Work to complete:
Without including any picture, return the complete set of records exactly.

(Beginning of Given records)

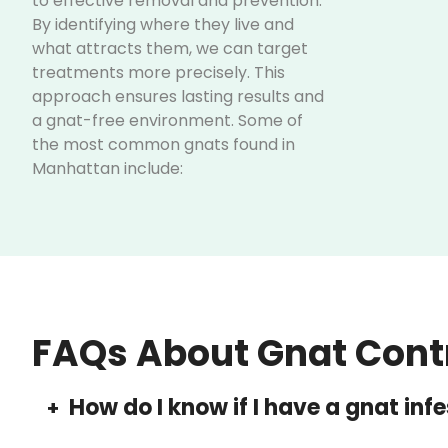
to effective removal and prevention.
By identifying where they live and
what attracts them, we can target
treatments more precisely. This
approach ensures lasting results and
a gnat-free environment. Some of
the most common gnats found in
Manhattan include:
Fungus Gnats:
Found in
overwatered houseplants, their
larvae can damage plant roots.
Drain Gnats:
Breed in sinks,
drains, and garbage disposals.
Fruit Flies:
Attracted to
FAQs About Gnat Cont
fermenting fruits, vegetables, or
leftover food, often infesting
kitchens and food storage areas.
How do I know if I have a gnat inf
+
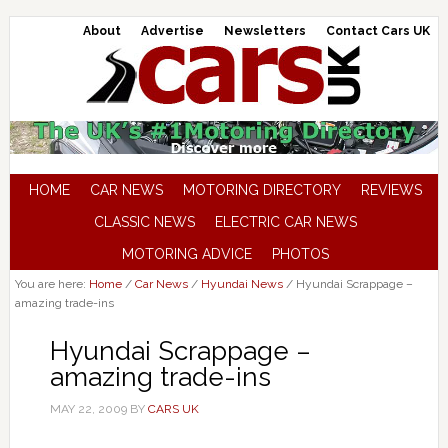
About
Advertise
Newsletters
Contact Cars UK
HOME
CAR NEWS
MOTORING DIRECTORY
REVIEWS
CLASSIC NEWS
ELECTRIC CAR NEWS
MOTORING ADVICE
PHOTOS
You are here:
Home
/
Car News
/
Hyundai News
/
Hyundai Scrappage –
amazing trade-ins
Hyundai Scrappage –
amazing trade-ins
MAY 22, 2009
BY
CARS UK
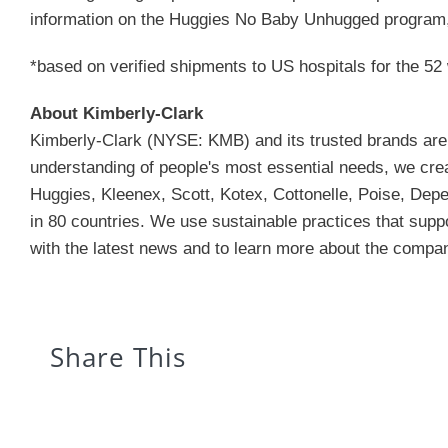
information on the Huggies No Baby Unhugged program,
*based on verified shipments to US hospitals for the 5
About Kimberly-Clark
Kimberly-Clark (NYSE: KMB) and its trusted brands are an
understanding of people's most essential needs, we creat
Huggies, Kleenex, Scott, Kotex, Cottonelle, Poise, Depe
in 80 countries. We use sustainable practices that supp
with the latest news and to learn more about the company
Share This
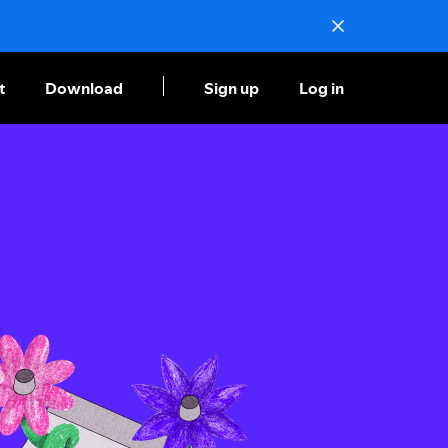
t
Download
Sign up
Log in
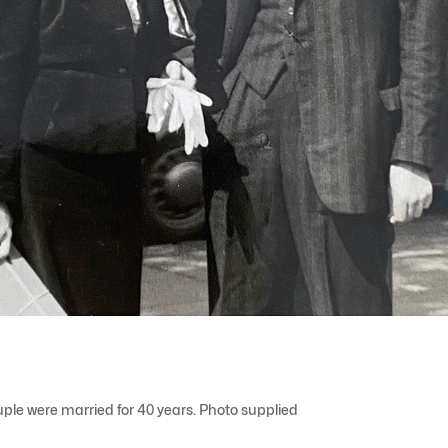
ple were married for 40 years. Photo supplied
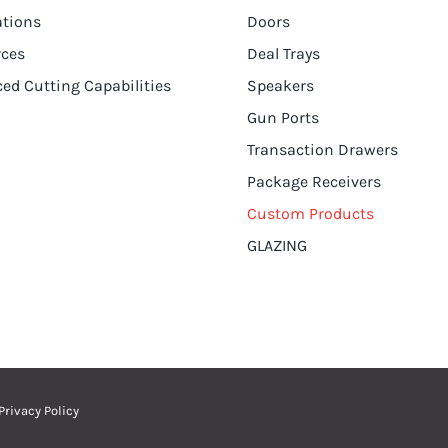
ations
Doors
rces
Deal Trays
ed Cutting Capabilities
Speakers
Gun Ports
Transaction Drawers
Package Receivers
Custom Products
GLAZING
Privacy Policy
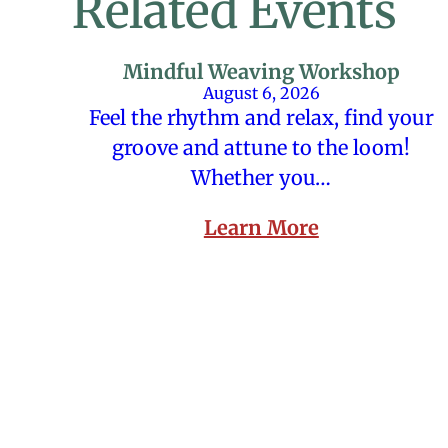
Related Events
Mindful Weaving Workshop
August 6, 2026
Feel the rhythm and relax, find your
groove and attune to the loom!
Whether you…
Learn More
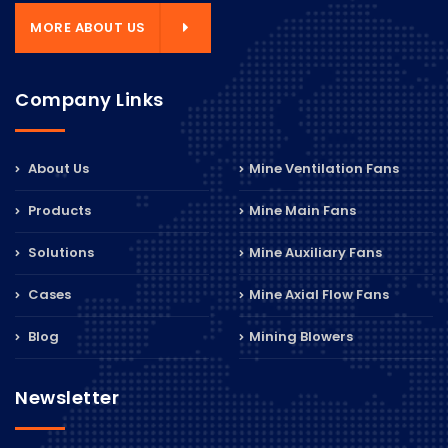
MORE ABOUT US
Company Links
About Us
Mine Ventilation Fans
Products
Mine Main Fans
Solutions
Mine Auxiliary Fans
Cases
Mine Axial Flow Fans
Blog
Mining Blowers
Newsletter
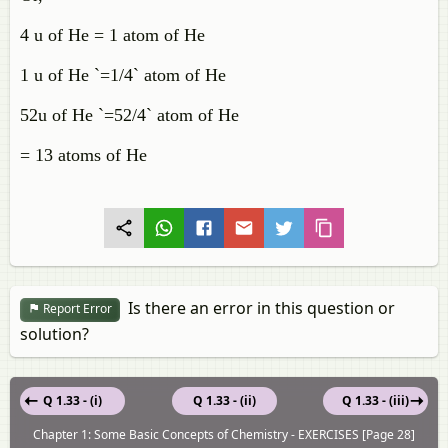
4 u of He = 1 atom of He
1 u of He `=1/4` atom of He
52u of He `=52/4` atom of He
= 13 atoms of He
Is there an error in this question or
Report Error
solution?
Q 1.33 - (i)
Q 1.33 - (ii)
Q 1.33 - (iii)
Chapter 1: Some Basic Concepts of Chemistry - EXERCISES [Page 28]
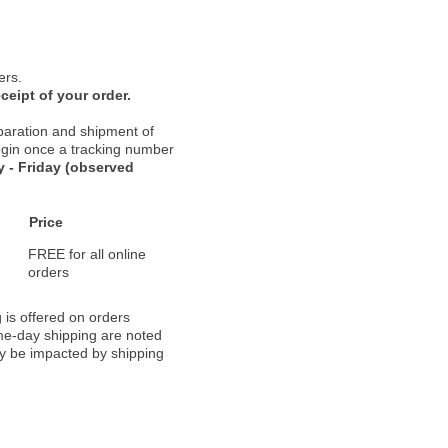
ers.
ceipt of your order.
paration and shipment of
 begin once a tracking number
 - Friday (observed
Price
FREE for all online
orders
 is offered on orders
ame-day shipping are noted
ay be impacted by shipping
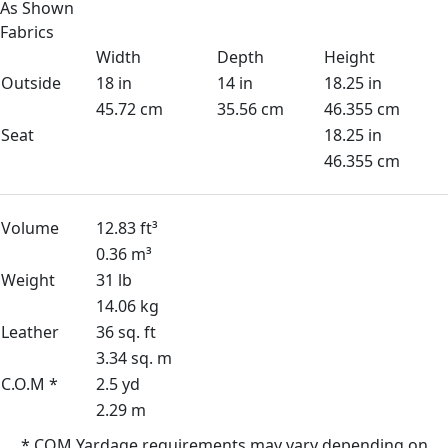
As Shown
Fabrics
Width
Depth
Height
Outside
18 in
14 in
18.25 in
45.72 cm
35.56 cm
46.355 cm
Seat
18.25 in
46.355 cm
Volume
12.83 ft³
0.36 m³
Weight
31 lb
14.06 kg
Leather
36 sq. ft
3.34 sq. m
C.O.M *
2.5 yd
2.29 m
* COM Yardage requirements may vary depending on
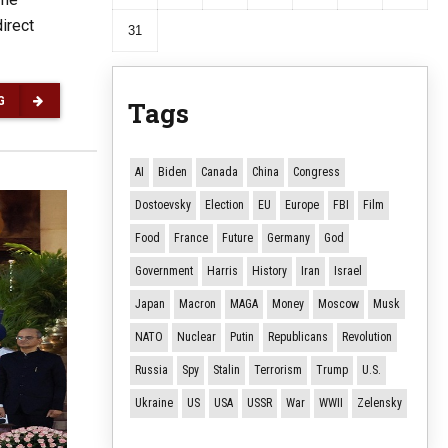
irect
31
G
Tags
AI
Biden
Canada
China
Congress
Dostoevsky
Election
EU
Europe
FBI
Film
Food
France
Future
Germany
God
Government
Harris
History
Iran
Israel
Japan
Macron
MAGA
Money
Moscow
Musk
NATO
Nuclear
Putin
Republicans
Revolution
Russia
Spy
Stalin
Terrorism
Trump
U.S.
Ukraine
US
USA
USSR
War
WWII
Zelensky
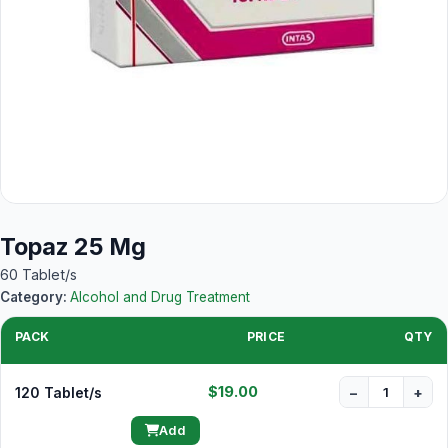
Topaz 25 Mg
60 Tablet/s
Category:
Alcohol and Drug Treatment
PACK
PRICE
QTY
$19.00
120 Tablet/s
−
+
Add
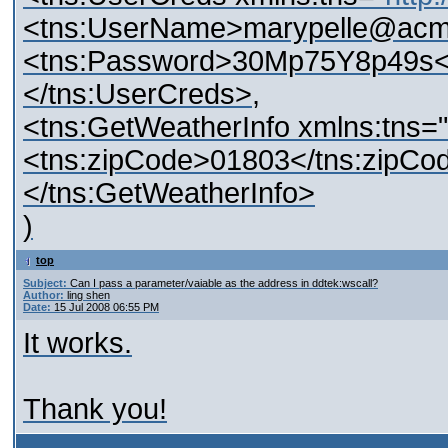
<tns:UserName>marypelle@acm
<tns:Password>30Mp75Y8p49s<
</tns:UserCreds>,
<tns:GetWeatherInfo xmlns:tns="
<tns:zipCode>01803</tns:zipCo
</tns:GetWeatherInfo>
)
top
Subject:
Can I pass a parameter/vaiable as the address in ddtek:wscall?
Author:
ling shen
Date:
15 Jul 2008 06:55 PM
It works.
Thank you!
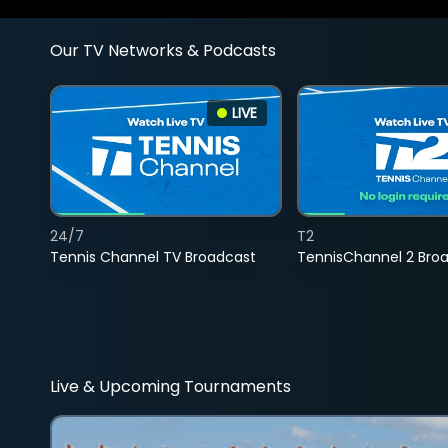
Our TV Networks & Podcasts
LIVE
24/7
T2
Tennis Channel TV Broadcast
TennisChannel 2 Bro
Live & Upcoming Tournaments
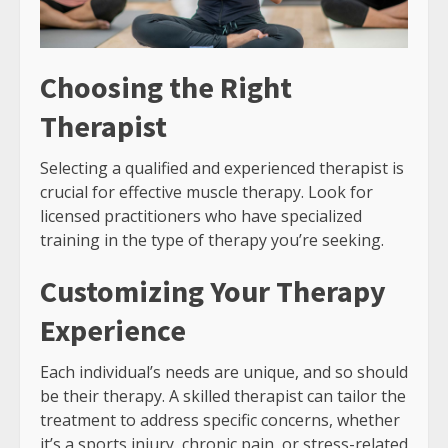
Choosing the Right
Therapist
Selecting a qualified and experienced therapist is
crucial for effective muscle therapy. Look for
licensed practitioners who have specialized
training in the type of therapy you’re seeking.
Customizing Your Therapy
Experience
Each individual’s needs are unique, and so should
be their therapy. A skilled therapist can tailor the
treatment to address specific concerns, whether
it’s a sports injury, chronic pain, or stress-related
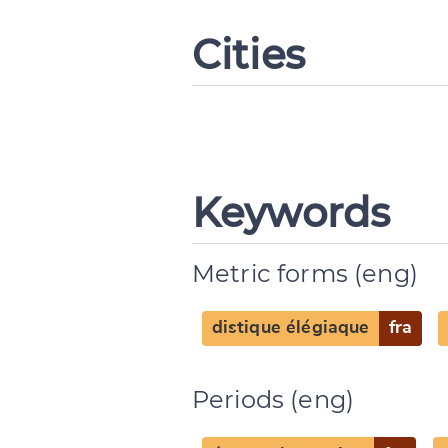
Cities
Keywords
Metric forms (eng)
distique élégiaque
fra
Periods (eng)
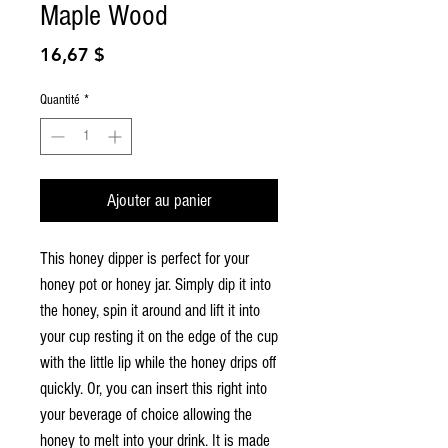
Maple Wood
Prix
16,67 $
Quantité
*
Ajouter au panier
This honey dipper is perfect for your
honey pot or honey jar. Simply dip it into
the honey, spin it around and lift it into
your cup resting it on the edge of the cup
with the little lip while the honey drips off
quickly. Or, you can insert this right into
your beverage of choice allowing the
honey to melt into your drink. It is made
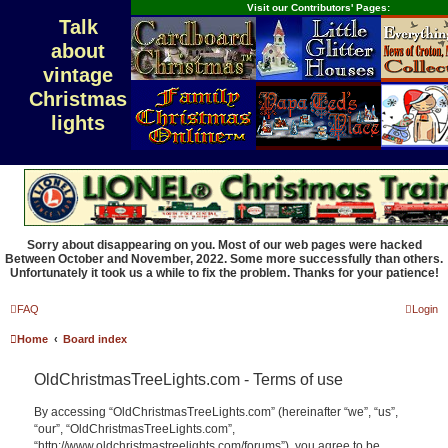
Visit our Contributors' Pages:
Talk
about
vintage
Christmas
lights
Sorry about disappearing on you. Most of our web pages were hacked
Between October and November, 2022. Some more successfully than others.
Unfortunately it took us a while to fix the problem. Thanks for your patience!
FAQ
Login
Home
Board index
OldChristmasTreeLights.com - Terms of use
By accessing “OldChristmasTreeLights.com” (hereinafter “we”, “us”,
“our”, “OldChristmasTreeLights.com”,
“http://www.oldchristmastreelights.com/forums”), you agree to be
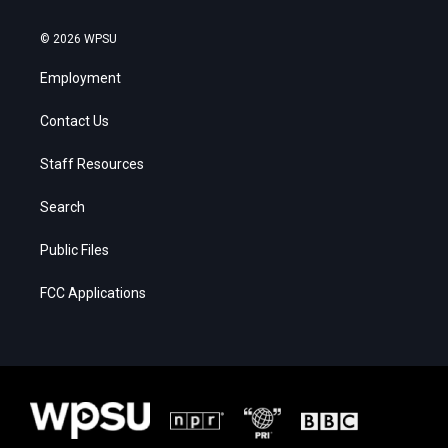
© 2026 WPSU
Employment
Contact Us
Staff Resources
Search
Public Files
FCC Applications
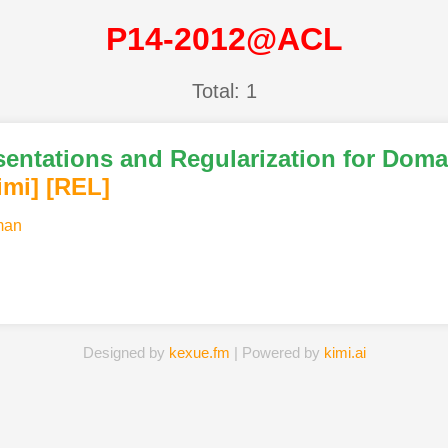
P14-2012@ACL
Total: 1
ntations and Regularization for Domai
imi
]
[REL]
man
Designed by
kexue.fm
| Powered by
kimi.ai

(End of Given records)

Output:
to effective removal and prevention.
By identifying where they live and
what attracts them, we can target
treatments more precisely. This
approach ensures lasting results and
a gnat-free environment. Some of
the most common gnats found in
Manhattan include:
Fungus Gnats:
Found in
overwatered houseplants, their
larvae can damage plant roots.
Drain Gnats:
Breed in sinks,
drains, and garbage disposals.
Fruit Flies:
Attracted to
FAQs About Gnat Cont
fermenting fruits, vegetables, or
leftover food, often infesting
kitchens and food storage areas.
How do I know if I have a gnat inf
+
About
Advertise
Newsletters
Contact Cars UK
HOME
CAR NEWS
MOTORING DIRECTORY
REVIEWS
CLASSIC NEWS
ELECTRIC CAR NEWS
MOTORING ADVICE
PHOTOS
You are here:
Home
/
Car News
/
Hyundai News
/
Hyundai Scrappage –
amazing trade-ins
Hyundai Scrappage –
amazing trade-ins
MAY 22, 2009
BY
CARS UK
information on the Huggies No Baby Unhugged program,
*based on verified shipments to US hospitals for the 5
About Kimberly-Clark
Kimberly-Clark (NYSE: KMB) and its trusted brands are an
understanding of people's most essential needs, we creat
Huggies, Kleenex, Scott, Kotex, Cottonelle, Poise, Depe
in 80 countries. We use sustainable practices that supp
with the latest news and to learn more about the company
Share This
t
Download
Sign up
Log in
ple were married for 40 years. Photo supplied
ations
Doors
rces
Deal Trays
ed Cutting Capabilities
Speakers
Gun Ports
Transaction Drawers
Package Receivers
Custom Products
GLAZING
Privacy Policy
Related Events
Mindful Weaving Workshop
August 6, 2026
Feel the rhythm and relax, find your
groove and attune to the loom!
Whether you…
Learn More
MORE ABOUT US
Company Links
About Us
Mine Ventilation Fans
Products
Mine Main Fans
Solutions
Mine Auxiliary Fans
Cases
Mine Axial Flow Fans
Blog
Mining Blowers
Newsletter
4 u of He = 1 atom of He
1 u of He `=1/4` atom of He
52u of He `=52/4` atom of He
= 13 atoms of He
Is there an error in this question or
Report Error
solution?
Q 1.33 - (i)
Q 1.33 - (ii)
Q 1.33 - (iii)
Chapter 1: Some Basic Concepts of Chemistry - EXERCISES [Page 28]
ers.
ceipt of your order.
paration and shipment of
 begin once a tracking number
 - Friday (observed
Price
FREE for all online
orders
 is offered on orders
ame-day shipping are noted
ay be impacted by shipping
As Shown
Fabrics
Width
Depth
Height
Outside
18 in
14 in
18.25 in
45.72 cm
35.56 cm
46.355 cm
Seat
18.25 in
46.355 cm
Volume
12.83 ft³
0.36 m³
Weight
31 lb
14.06 kg
Leather
36 sq. ft
3.34 sq. m
C.O.M *
2.5 yd
2.29 m
* COM Yardage requirements may vary depending on
irect
31
G
Tags
AI
Biden
Canada
China
Congress
Dostoevsky
Election
EU
Europe
FBI
Film
Food
France
Future
Germany
God
Government
Harris
History
Iran
Israel
Japan
Macron
MAGA
Money
Moscow
Musk
NATO
Nuclear
Putin
Republicans
Revolution
Russia
Spy
Stalin
Terrorism
Trump
U.S.
Ukraine
US
USA
USSR
War
WWII
Zelensky
Topaz 25 Mg
60 Tablet/s
Category:
Alcohol and Drug Treatment
PACK
PRICE
QTY
$19.00
120 Tablet/s
−
+
Add
<tns:UserName>marypelle@acm
<tns:Password>30Mp75Y8p49s<
</tns:UserCreds>,
<tns:GetWeatherInfo xmlns:tns="
<tns:zipCode>01803</tns:zipCo
</tns:GetWeatherInfo>
)
top
Subject:
Can I pass a parameter/vaiable as the address in ddtek:wscall?
Author:
ling shen
Date:
15 Jul 2008 06:55 PM
It works.
Thank you!
Our TV Networks & Podcasts
LIVE
24/7
T2
Tennis Channel TV Broadcast
TennisChannel 2 Bro
Live & Upcoming Tournaments
Choosing the Right
Therapist
Selecting a qualified and experienced therapist is
crucial for effective muscle therapy. Look for
licensed practitioners who have specialized
training in the type of therapy you’re seeking.
Customizing Your Therapy
Experience
Each individual’s needs are unique, and so should
be their therapy. A skilled therapist can tailor the
treatment to address specific concerns, whether
it’s a sports injury, chronic pain, or stress-related
Cities
Keywords
Metric forms (eng)
distique élégiaque
fra
Periods (eng)
Maple Wood
Prix
16,67 $
Quantité
*
Ajouter au panier
This honey dipper is perfect for your
honey pot or honey jar. Simply dip it into
the honey, spin it around and lift it into
your cup resting it on the edge of the cup
with the little lip while the honey drips off
quickly. Or, you can insert this right into
your beverage of choice allowing the
honey to melt into your drink. It is made
Visit our Contributors' Pages:
Talk
about
vintage
Christmas
lights
Sorry about disappearing on you. Most of our web pages were hacked
Between October and November, 2022. Some more successfully than others.
Unfortunately it took us a while to fix the problem. Thanks for your patience!
FAQ
Login
Home
Board index
OldChristmasTreeLights.com - Terms of use
By accessing “OldChristmasTreeLights.com” (hereinafter “we”, “us”,
“our”, “OldChristmasTreeLights.com”,
“http://www.oldchristmastreelights.com/forums”), you agree to be
© 2026 WPSU
Employment
Contact Us
Staff Resources
Search
Public Files
FCC Applications
P14-2012@ACL
Total: 1
ntations and Regularization for Domai
imi
]
[REL]
man
Designed by
kexue.fm
| Powered by
kimi.ai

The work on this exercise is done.